Work item: Exactly and only the lines below from the one containing "Chinesische Autos leasen" down to the one containing "Grupu medija koju su pokrenuli" are wanted, both included; please exclude every picture.

Data for review:
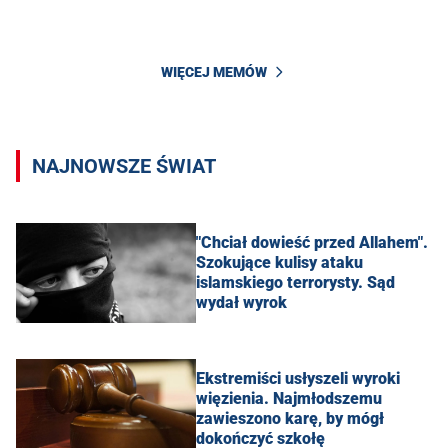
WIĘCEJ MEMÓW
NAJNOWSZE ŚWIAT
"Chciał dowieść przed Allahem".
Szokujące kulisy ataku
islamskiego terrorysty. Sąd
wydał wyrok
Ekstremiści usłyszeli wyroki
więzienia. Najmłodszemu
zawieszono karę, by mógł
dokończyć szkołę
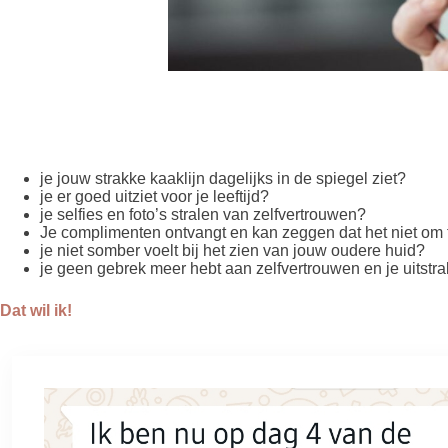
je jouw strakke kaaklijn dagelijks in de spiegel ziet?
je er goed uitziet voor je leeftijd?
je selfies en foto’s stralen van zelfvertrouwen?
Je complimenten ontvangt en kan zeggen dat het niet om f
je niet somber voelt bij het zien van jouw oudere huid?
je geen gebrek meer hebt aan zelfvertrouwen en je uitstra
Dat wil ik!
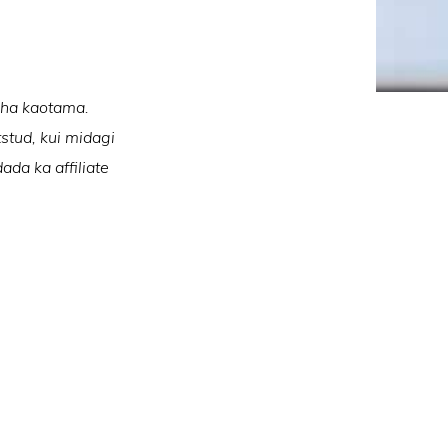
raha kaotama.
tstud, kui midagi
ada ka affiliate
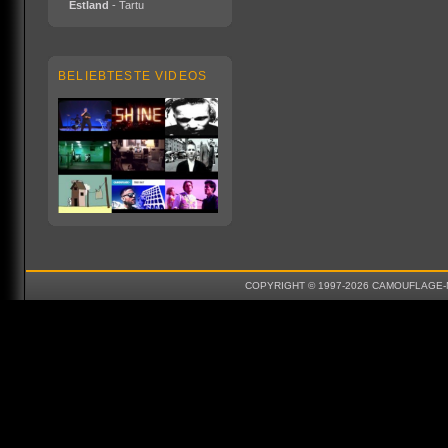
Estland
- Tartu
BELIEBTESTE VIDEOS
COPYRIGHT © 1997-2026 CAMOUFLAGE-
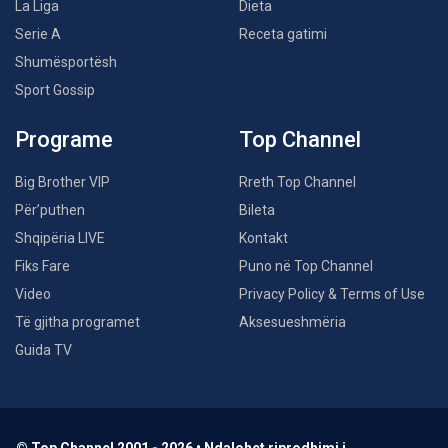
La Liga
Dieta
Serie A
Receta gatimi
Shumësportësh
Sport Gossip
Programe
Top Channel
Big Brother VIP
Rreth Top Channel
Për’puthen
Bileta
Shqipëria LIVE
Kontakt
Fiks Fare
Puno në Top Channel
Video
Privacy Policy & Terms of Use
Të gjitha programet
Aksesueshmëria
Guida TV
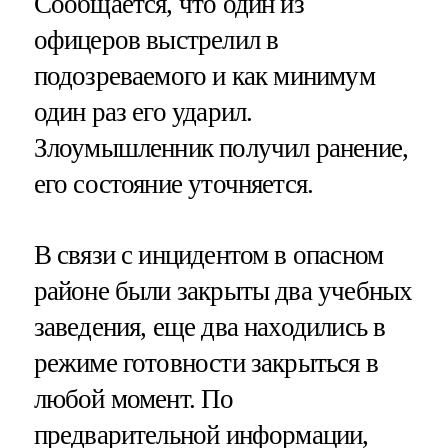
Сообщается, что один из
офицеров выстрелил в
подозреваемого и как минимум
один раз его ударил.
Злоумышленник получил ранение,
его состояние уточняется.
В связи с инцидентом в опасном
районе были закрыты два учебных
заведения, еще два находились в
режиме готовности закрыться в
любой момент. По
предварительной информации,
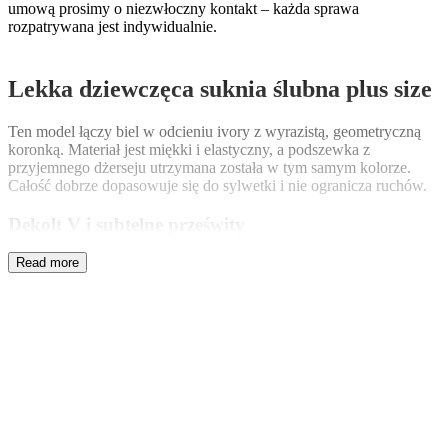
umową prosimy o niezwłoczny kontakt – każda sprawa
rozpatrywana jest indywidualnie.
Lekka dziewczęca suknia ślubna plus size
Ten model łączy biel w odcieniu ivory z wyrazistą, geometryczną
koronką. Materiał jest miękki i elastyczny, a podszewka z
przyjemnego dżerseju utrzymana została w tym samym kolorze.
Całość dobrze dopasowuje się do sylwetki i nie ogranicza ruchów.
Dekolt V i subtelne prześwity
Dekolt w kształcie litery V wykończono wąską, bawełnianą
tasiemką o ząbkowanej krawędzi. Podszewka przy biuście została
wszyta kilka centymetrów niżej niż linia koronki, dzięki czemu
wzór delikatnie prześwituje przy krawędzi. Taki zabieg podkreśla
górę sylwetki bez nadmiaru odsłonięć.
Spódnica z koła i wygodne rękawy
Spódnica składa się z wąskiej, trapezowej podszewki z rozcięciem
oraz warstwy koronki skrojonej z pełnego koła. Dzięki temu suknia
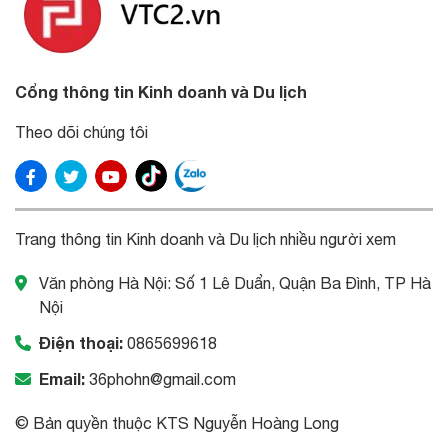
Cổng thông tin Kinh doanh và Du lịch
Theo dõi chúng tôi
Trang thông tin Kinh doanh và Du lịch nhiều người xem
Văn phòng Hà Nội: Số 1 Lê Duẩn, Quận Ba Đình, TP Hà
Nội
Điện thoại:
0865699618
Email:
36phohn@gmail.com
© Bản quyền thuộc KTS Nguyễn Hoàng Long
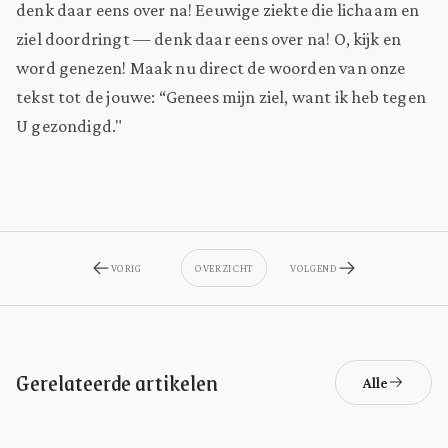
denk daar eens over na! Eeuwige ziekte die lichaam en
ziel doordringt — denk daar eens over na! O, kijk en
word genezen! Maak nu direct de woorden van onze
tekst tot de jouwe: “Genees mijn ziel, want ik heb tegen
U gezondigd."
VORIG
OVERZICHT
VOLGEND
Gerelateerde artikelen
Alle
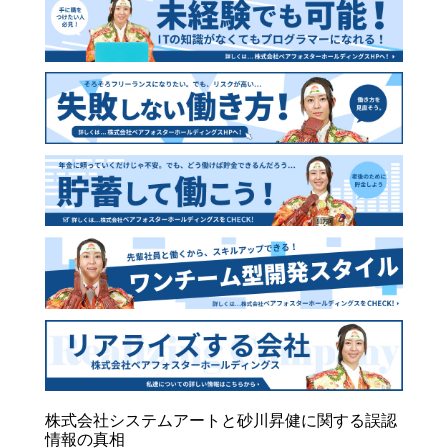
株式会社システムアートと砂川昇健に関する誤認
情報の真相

---

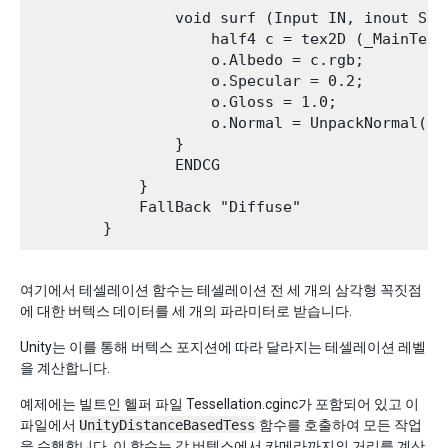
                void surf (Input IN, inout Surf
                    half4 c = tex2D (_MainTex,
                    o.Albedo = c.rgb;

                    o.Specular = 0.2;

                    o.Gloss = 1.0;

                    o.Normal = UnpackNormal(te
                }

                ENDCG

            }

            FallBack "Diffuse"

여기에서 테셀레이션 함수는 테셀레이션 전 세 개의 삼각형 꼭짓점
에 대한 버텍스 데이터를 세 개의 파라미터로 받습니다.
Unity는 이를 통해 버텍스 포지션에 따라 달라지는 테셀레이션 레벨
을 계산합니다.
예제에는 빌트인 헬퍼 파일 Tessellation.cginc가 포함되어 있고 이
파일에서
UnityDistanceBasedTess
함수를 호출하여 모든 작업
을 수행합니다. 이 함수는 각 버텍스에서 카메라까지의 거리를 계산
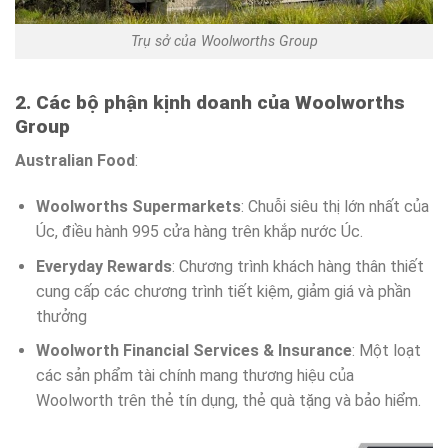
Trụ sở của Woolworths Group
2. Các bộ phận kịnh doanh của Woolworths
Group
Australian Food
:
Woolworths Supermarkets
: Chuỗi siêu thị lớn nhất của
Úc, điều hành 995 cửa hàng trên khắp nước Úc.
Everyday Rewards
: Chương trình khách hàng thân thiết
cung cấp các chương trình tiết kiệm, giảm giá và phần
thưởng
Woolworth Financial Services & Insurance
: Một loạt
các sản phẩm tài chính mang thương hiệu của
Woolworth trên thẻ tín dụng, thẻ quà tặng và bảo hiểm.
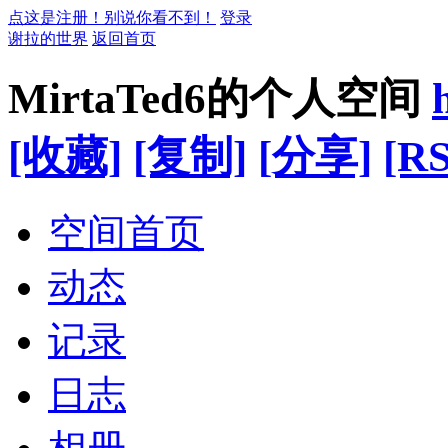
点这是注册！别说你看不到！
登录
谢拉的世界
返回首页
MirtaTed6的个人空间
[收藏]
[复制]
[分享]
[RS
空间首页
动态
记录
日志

* * *

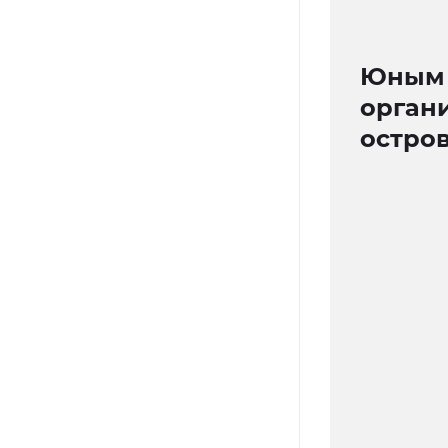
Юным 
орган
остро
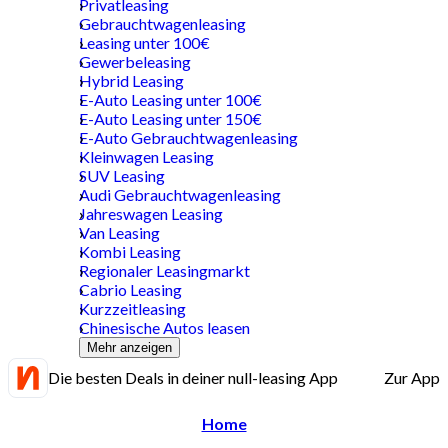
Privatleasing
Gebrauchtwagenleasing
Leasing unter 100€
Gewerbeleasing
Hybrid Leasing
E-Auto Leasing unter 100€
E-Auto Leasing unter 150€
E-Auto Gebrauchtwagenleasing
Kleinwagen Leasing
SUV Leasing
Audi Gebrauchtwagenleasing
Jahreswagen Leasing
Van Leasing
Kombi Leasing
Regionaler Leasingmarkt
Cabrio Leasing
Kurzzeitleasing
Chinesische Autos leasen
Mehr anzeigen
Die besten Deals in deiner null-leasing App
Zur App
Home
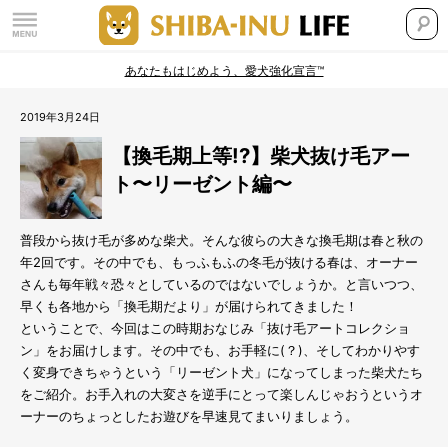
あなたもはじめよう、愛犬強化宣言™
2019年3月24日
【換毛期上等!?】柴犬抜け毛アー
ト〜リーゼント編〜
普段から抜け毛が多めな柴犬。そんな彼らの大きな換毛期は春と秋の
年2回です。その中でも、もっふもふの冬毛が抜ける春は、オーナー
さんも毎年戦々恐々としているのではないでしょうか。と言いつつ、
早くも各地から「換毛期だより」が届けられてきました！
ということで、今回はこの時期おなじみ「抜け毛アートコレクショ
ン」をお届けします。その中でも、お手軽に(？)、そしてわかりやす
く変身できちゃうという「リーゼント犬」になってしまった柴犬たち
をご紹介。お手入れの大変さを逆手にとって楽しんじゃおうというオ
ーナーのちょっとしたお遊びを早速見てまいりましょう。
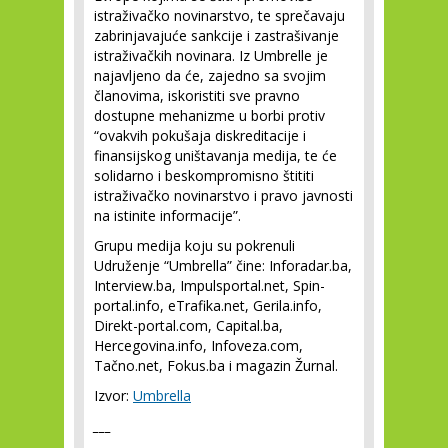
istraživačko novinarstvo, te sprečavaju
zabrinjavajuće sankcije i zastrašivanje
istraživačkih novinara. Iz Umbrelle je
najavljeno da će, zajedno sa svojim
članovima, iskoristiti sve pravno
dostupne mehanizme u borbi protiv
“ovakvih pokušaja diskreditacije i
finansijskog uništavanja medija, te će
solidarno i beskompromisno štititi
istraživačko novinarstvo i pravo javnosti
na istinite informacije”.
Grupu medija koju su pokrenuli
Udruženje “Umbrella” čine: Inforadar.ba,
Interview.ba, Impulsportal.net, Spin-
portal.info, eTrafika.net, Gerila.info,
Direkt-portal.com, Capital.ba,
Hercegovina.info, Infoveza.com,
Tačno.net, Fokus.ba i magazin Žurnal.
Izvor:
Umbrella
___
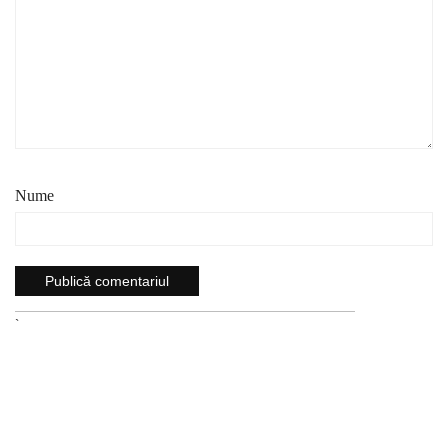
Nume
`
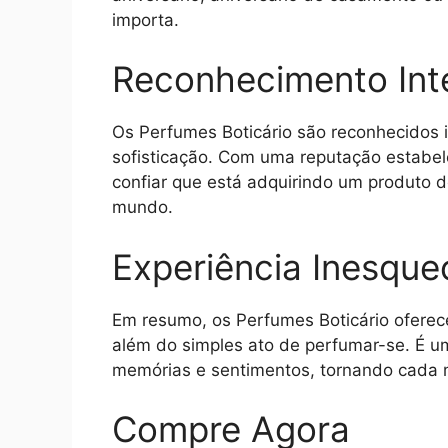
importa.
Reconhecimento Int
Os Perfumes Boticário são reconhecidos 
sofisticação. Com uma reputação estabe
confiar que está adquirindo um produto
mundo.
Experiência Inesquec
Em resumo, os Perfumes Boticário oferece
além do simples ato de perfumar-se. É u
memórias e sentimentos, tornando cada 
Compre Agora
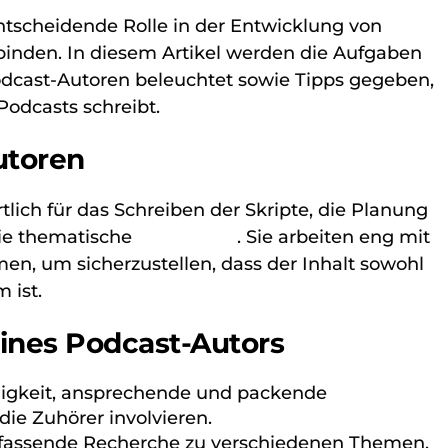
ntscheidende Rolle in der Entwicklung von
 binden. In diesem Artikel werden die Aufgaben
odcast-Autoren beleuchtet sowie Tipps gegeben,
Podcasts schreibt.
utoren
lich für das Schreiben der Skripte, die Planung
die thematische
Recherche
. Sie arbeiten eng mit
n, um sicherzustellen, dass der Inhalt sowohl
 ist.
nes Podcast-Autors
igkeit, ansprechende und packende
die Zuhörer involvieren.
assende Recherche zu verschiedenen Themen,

Solution to this task:
Chinesische Autos leasen
Mehr anzeigen
Die besten Deals in deiner null-leasing App
Zur App
Home
あなたもはじめよう、愛犬強化宣言™
2019年3月24日
【換毛期上等!?】柴犬抜け毛アー
ト〜リーゼント編〜
普段から抜け毛が多めな柴犬。そんな彼らの大きな換毛期は春と秋の
年2回です。その中でも、もっふもふの冬毛が抜ける春は、オーナー
さんも毎年戦々恐々としているのではないでしょうか。と言いつつ、
早くも各地から「換毛期だより」が届けられてきました！
ということで、今回はこの時期おなじみ「抜け毛アートコレクショ
ン」をお届けします。その中でも、お手軽に(？)、そしてわかりやす
く変身できちゃうという「リーゼント犬」になってしまった柴犬たち
をご紹介。お手入れの大変さを逆手にとって楽しんじゃおうというオ
ーナーのちょっとしたお遊びを早速見てまいりましょう。
istraživačko novinarstvo, te sprečavaju
zabrinjavajuće sankcije i zastrašivanje
istraživačkih novinara. Iz Umbrelle je
najavljeno da će, zajedno sa svojim
članovima, iskoristiti sve pravno
dostupne mehanizme u borbi protiv
“ovakvih pokušaja diskreditacije i
finansijskog uništavanja medija, te će
solidarno i beskompromisno štititi
istraživačko novinarstvo i pravo javnosti
na istinite informacije”.
Grupu medija koju su pokrenuli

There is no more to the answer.